According to Akin’s report, Prime Minister Justin Trudeau intends to change that dismal record, as his government is finally going to make Canadian companies leaders in innovation—introduction of new, more productive processes and new, better products. (This is the same Justin Trudeau who has publicly committed to phasing out fossil fuels, ending the alleged catastrophic man-made climate change, and shrinking—if not eliminating—income inequality).
Mr. Trudeau has already made his first innovation-boosting moves. He introduced a federal carbon tax this year, which he believes will motivate fossil fuel producers to do research to discover how to produce oil, gas and coal with much lower carbon dioxide emissions. (As to why they should do so, is not clear, since CO2 is not a pollutant but a beneficial gas that enhances plant growth). Mr. Trudeau has also “invested” $372 of taxpayers’ money in innovation by giving an “interest-free” loan to the aerospace and transportation company Bombardier, with no strings attached.
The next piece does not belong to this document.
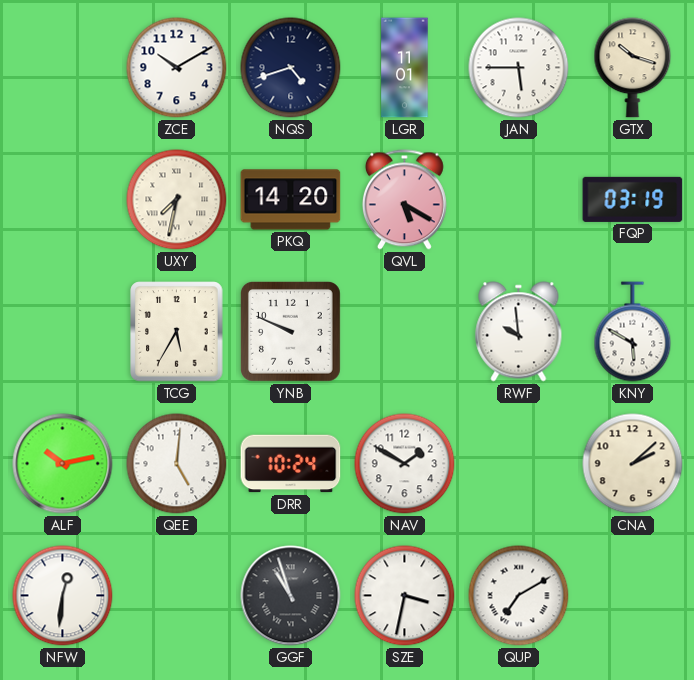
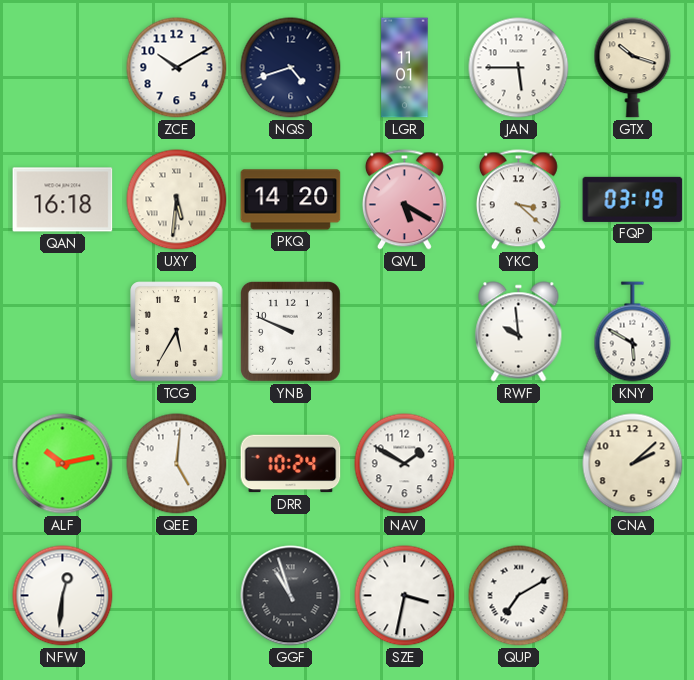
QAN: none -> 16:18
UXY: 7:32 -> 5:31
YKC: none -> 3:22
Unfortunately, like his predecessors, Prime Minister Trudeau is going to fail in his valiant efforts to turn Canada into an innovation nation. Why? Because governments cannot make companies more innovative. There are no science policies, taxes, government programs, or protectionist measures that can boost innovation by firms. Innovation is spurred by competition, not by government intervention: finding better solutions to problems than competitors do, and therefore being able to create more value for customers and shareholders. Smart phones, 3-D printers, diabetes drugs, assistive robots, self-driving cars, and more efficient manufacturing technologies were not created by government force (including handouts extracted from taxpayers) but by companies competing (relatively) freely.
This applies also to the education market. This is important because the only fundamental requirement of innovation is a reality-focused human mind exercising reason to solve problems. The government-run public education system has done a poor job at teaching reasoning and its requisite subjects (mathematics, science, history, literature, writing, and grammar) and instead delivered unintegrated curricula where various, often irrelevant, topics are taught in arbitrary sequences and unrelated to each other.
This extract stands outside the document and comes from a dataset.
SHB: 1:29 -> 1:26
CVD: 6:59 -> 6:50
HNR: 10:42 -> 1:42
Poor elementary and secondary education at public schools is reflected in declining numbers of U.S. graduates in science and engineering, the two fields into which those with poor reasoning skills are particularly intimidated to enter. Higher education in science and engineering is also particularly important to train employees for companies that want to pursue innovation. As with other markets, government should get out of education market and leave it to private schools and universities—who are actually accountable to their customers for providing proper education—to come up with innovative and affordable models for delivering excellent education for all.
If Prime Minister Trudeau, or any other government leader, wants to encourage innovation by business, there is only one thing he can do: ensure the freedom of markets, including the education market. This can be accomplished in two ways. First, the government must disentangle itself from any involvement in markets: no taxes, no subsidies, no tariffs, no public schools—only laissez-faire. Second, the government must ensure the freedom of competition and trade by protecting the individual rights to liberty and property through the court system (so that contracts, on which business transactions depend, can be protected).
As the Canadian experience shows, no other government innovation-boosting measures have ever worked, nor will they ever work, no matter how fervently government leaders believe in them. If they gave up blind belief (or the pretense of it) and looked at evidence instead, they would find that the least regulated—freest—industries in the freest countries generate the most innovations, and thereby most prosperity and human flourishing.